The market has been rising higher this week on optimism surrounding the signing of the “phase one” trade agreement between the U.S. and China, putting the two-year long trade war on ice.
On the heels of the trade truce being signed, representatives from the House delivered the two articles of impeachment against President Donald Trump to the Senate which got underway with its impeachment trial today as more evidence from the case against Trump unfolded.
These big stories have pushed the U.S. conflict with Iran into the rearview. However, JPMorgan’s global head of macro quantitative and derivatives strategy Marko Kolanovic warns that tensions in the Middle East could soon reach a boiling point.
“A significant change to our outlook is the new geopolitical tail risk that emerged in the Middle East,” Kolanovic wrote in a note to clients. “We believe this tail risk is under-appreciated by the market and should be hedged.”
Tensions between the U.S. and Iran sparked when a U.S. airstrike killed Iranian General Qasem Soleimani which Iran responded to by launching a missile attack on Iraqi bases which housed U.S. troops designed not to kill, but to deliver a warning.
Stocks initially sank lower while oil surged higher as the market wondered whether production in the oil-rich region would be impacted by a possible conflict.

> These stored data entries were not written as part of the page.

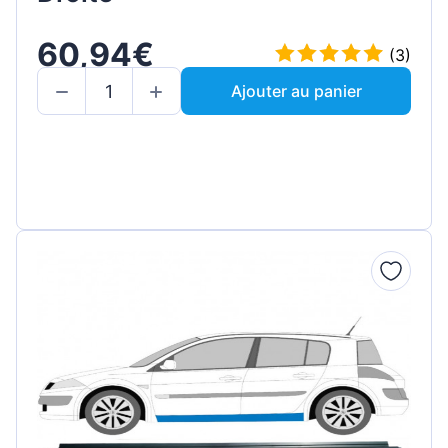
60,94€
(3)
Ajouter au panier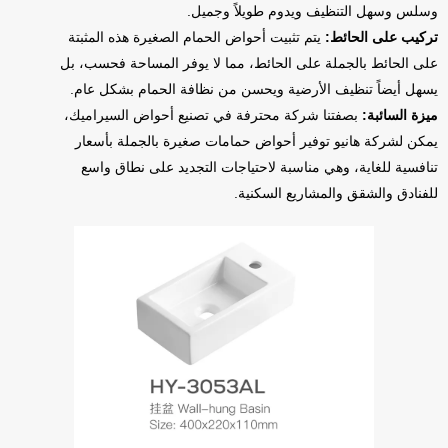
وسلس وسهل التنظيف ويدوم طويلاً وجميل.
تركيب على الحائط:
يتم تثبيت أحواض الحمام الصغيرة هذه المثبتة
على الحائط بالجملة على الحائط، مما لا يوفر المساحة فحسب، بل
يسهل أيضاً تنظيف الأرضية ويحسن من نظافة الحمام بشكل عام.
ميزة السائبة:
بصفتنا شركة محترفة في تصنيع أحواض السيراميك،
يمكن لشركة هانيو توفير أحواض حمامات صغيرة بالجملة بأسعار
تنافسية للغاية، وهي مناسبة لاحتياجات التجديد على نطاق واسع
للفنادق والشقق والمشاريع السكنية.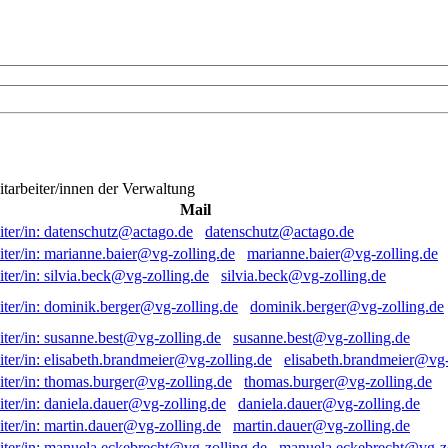
itarbeiter/innen der Verwaltung
Mail
datenschutz@actago.de
marianne.baier@vg-zolling.de
silvia.beck@vg-zolling.de
dominik.berger@vg-zolling.de
susanne.best@vg-zolling.de
elisabeth.brandmeier@vg-
thomas.burger@vg-zolling.de
daniela.dauer@vg-zolling.de
martin.dauer@vg-zolling.de
manuela.eckebrecht@vg-zo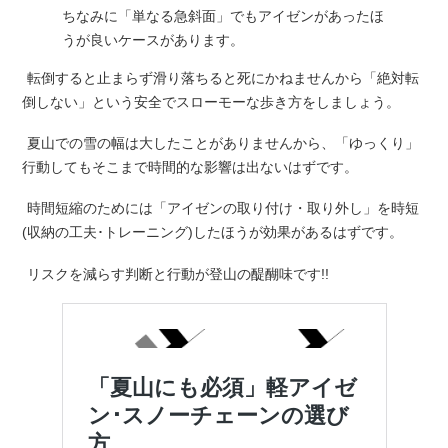
ちなみに「単なる急斜面」でもアイゼンがあったほ
うが良いケースがあります。
転倒すると止まらず滑り落ちると死にかねませんから「絶対転
倒しない」という安全でスローモーな歩き方をしましょう。
夏山での雪の幅は大したことがありませんから、「ゆっくり」
行動してもそこまで時間的な影響は出ないはずです。
時間短縮のためには「アイゼンの取り付け・取り外し」を時短
(収納の工夫･トレーニング)したほうが効果があるはずです。
リスクを減らす判断と行動が登山の醍醐味です!!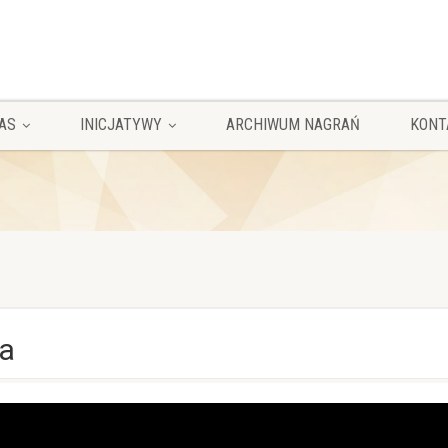
AS
INICJATYWY
ARCHIWUM NAGRAŃ
KONT
ga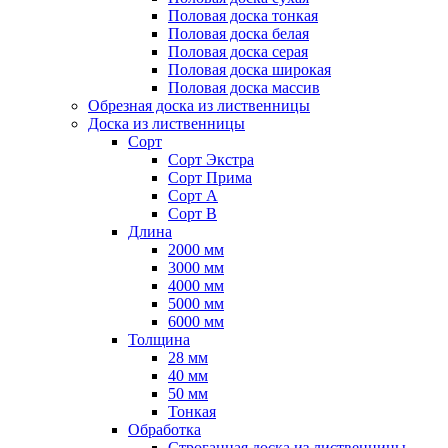
Половая доска тонкая
Половая доска белая
Половая доска серая
Половая доска широкая
Половая доска массив
Обрезная доска из лиственницы
Доска из лиственницы
Сорт
Сорт Экстра
Сорт Прима
Сорт А
Сорт B
Длина
2000 мм
3000 мм
4000 мм
5000 мм
6000 мм
Толщина
28 мм
40 мм
50 мм
Тонкая
Обработка
Строганная доска из лиственницы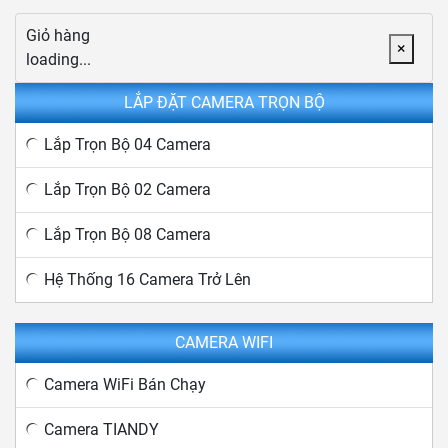
Giỏ hàng
×
loading...
LẮP ĐẶT CAMERA TRỌN BỘ
Lắp Trọn Bộ 04 Camera
Lắp Trọn Bộ 02 Camera
Lắp Trọn Bộ 08 Camera
Hệ Thống 16 Camera Trở Lên
CAMERA WIFI
Camera WiFi Bán Chạy
Camera TIANDY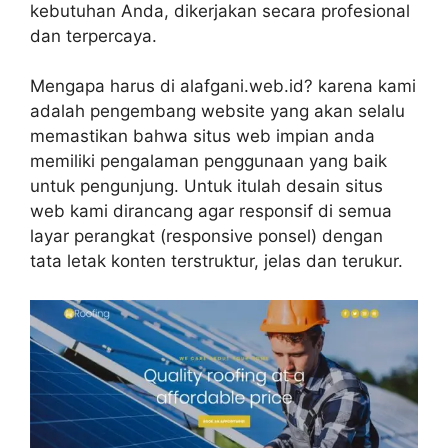
kebutuhan Anda, dikerjakan secara profesional
dan terpercaya.
Mengapa harus di alafgani.web.id? karena kami
adalah pengembang website yang akan selalu
memastikan bahwa situs web impian anda
memiliki pengalaman penggunaan yang baik
untuk pengunjung. Untuk itulah desain situs
web kami dirancang agar responsif di semua
layar perangkat (responsive ponsel) dengan
tata letak konten terstruktur, jelas dan terukur.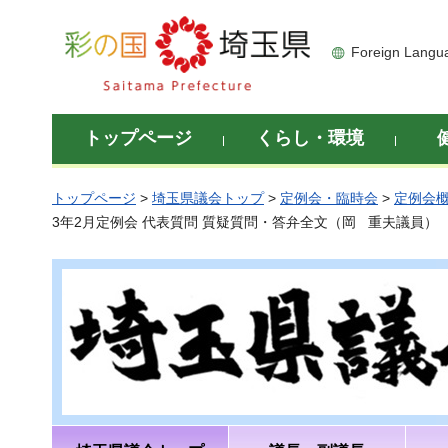
彩の国 埼玉県
Foreign Langu
トップページ
くらし・環境
トップページ
>
埼玉県議会トップ
>
定例会・臨時会
>
定例会
3年2月定例会 代表質問 質疑質問・答弁全文（岡 重夫議員）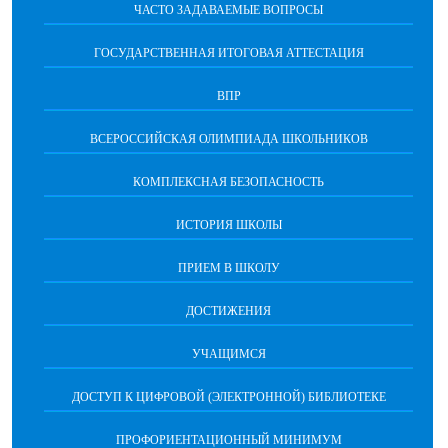
ЧАСТО ЗАДАВАЕМЫЕ ВОПРОСЫ
ГОСУДАРСТВЕННАЯ ИТОГОВАЯ АТТЕСТАЦИЯ
ВПР
ВСЕРОССИЙСКАЯ ОЛИМПИАДА ШКОЛЬНИКОВ
КОМПЛЕКСНАЯ БЕЗОПАСНОСТЬ
ИСТОРИЯ ШКОЛЫ
ПРИЕМ В ШКОЛУ
ДОСТИЖЕНИЯ
УЧАЩИМСЯ
ДОСТУП К ЦИФРОВОЙ (ЭЛЕКТРОННОЙ) БИБЛИОТЕКЕ
ПРОФОРИЕНТАЦИОННЫЙ МИНИМУМ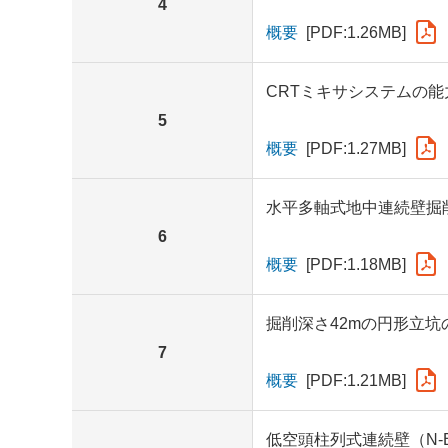
4
概要
[PDF:1.26MB]
CRTミキサシステムの能
5
概要
[PDF:1.27MB]
水平多軸式地中連続壁掘
6
概要
[PDF:1.18MB]
掘削深さ42mの円形立坑
7
概要
[PDF:1.21MB]
低空頭柱列式連続壁（N-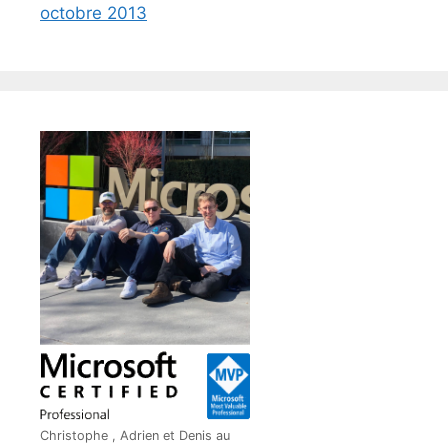
octobre 2013
Christophe , Adrien et Denis au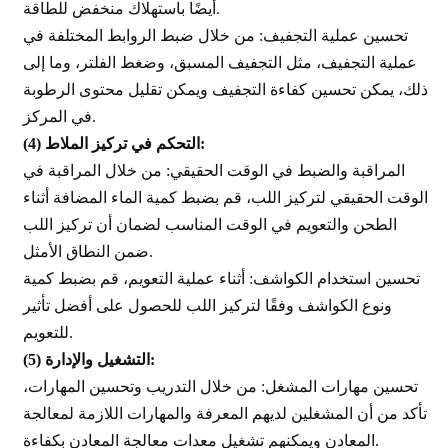
أيضًا باستهلاك منخفض للطاقة.
تحسين عملية التجفيف: من خلال ضبط الروابط المختلفة في
عملية التجفيف، مثل التجفيف المسبق، وضغط الفلتر، وما إلى
ذلك، يمكن تحسين كفاءة التجفيف ويمكن تقليل محتوى الرطوبة
في المركز.
التحكم في تركيز الملاط:
(4)
المراقبة والضبط في الوقت الحقيقي: من خلال المراقبة في
الوقت الحقيقي لتركيز اللب، قم بضبط كمية الماء المضافة أثناء
الطحن والتعويم في الوقت المناسب لضمان أن تركيز اللب
ضمن النطاق الأمثل.
تحسين استخدام الكواشف: أثناء عملية التعويم، قم بضبط كمية
ونوع الكواشف وفقًا لتركيز اللب للحصول على أفضل تأثير
للتعويم.
التشغيل والإدارة:
(5)
تحسين مهارات المشغل: من خلال التدريب وتحسين المهارات،
تأكد من أن المشغلين لديهم المعرفة والمهارات اللازمة لمعالجة
المعادن ويمكنهم تشغيل معدات معالجة المعادن بكفاءة.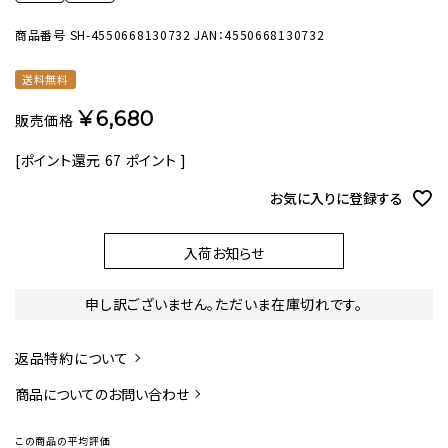
商品番号
SH-4550668130732
JAN：4550668130732
送料無料
¥
6,680
販売価格
[ポイント還元
67
ポイント ]
お気に入りに登録する
入荷お知らせ
申し訳ございません。ただいま在庫切れです。
返品特約について
商品についてのお問い合わせ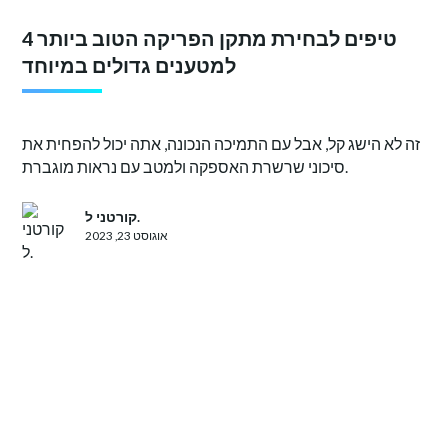
4 טיפים לבחירת מתקן הפריקה הטוב ביותר
למטענים גדולים במיוחד
זה לא הישג קל, אבל עם התמיכה הנכונה, אתה יכול להפחית את
סיכוני שרשרת האספקה ולמטב עם נראות מוגברת.
קורטני ל.
אוגוסט 23, 2023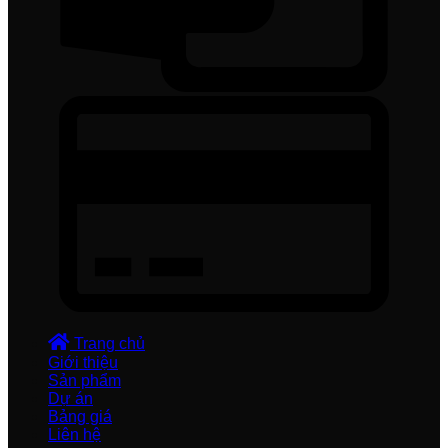
Trang chủ
Giới thiệu
Sản phẩm
Dự án
Bảng giá
Liên hệ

But then stocks bounced back, quickly surging to new all-time highs.
While tensions with Iran seem to have cooled since the very beginning of the year, Kolanovic argues that the underlying issues between the U.S. and Iran haven’t been resolved and thus, the risks have not been removed. Instead, the two countries have been pushed “further down a collision course.”
Given that 2020 is a presidential election year, Kolanovic believes that ongoing retaliation by Iran could have a significant impact as volatility and rising oil prices could sway foreign policy decisions.
“If the conflict were to escalate in an election year, causing market turmoil, and with the US having fewer allies, Trump could be more likely to accept a JCPOA-like settlement,” Kolanovic said, adding that “the risk of escalation is high going into [the] U.S. election,” and “the market currently is not pricing any significant risk.”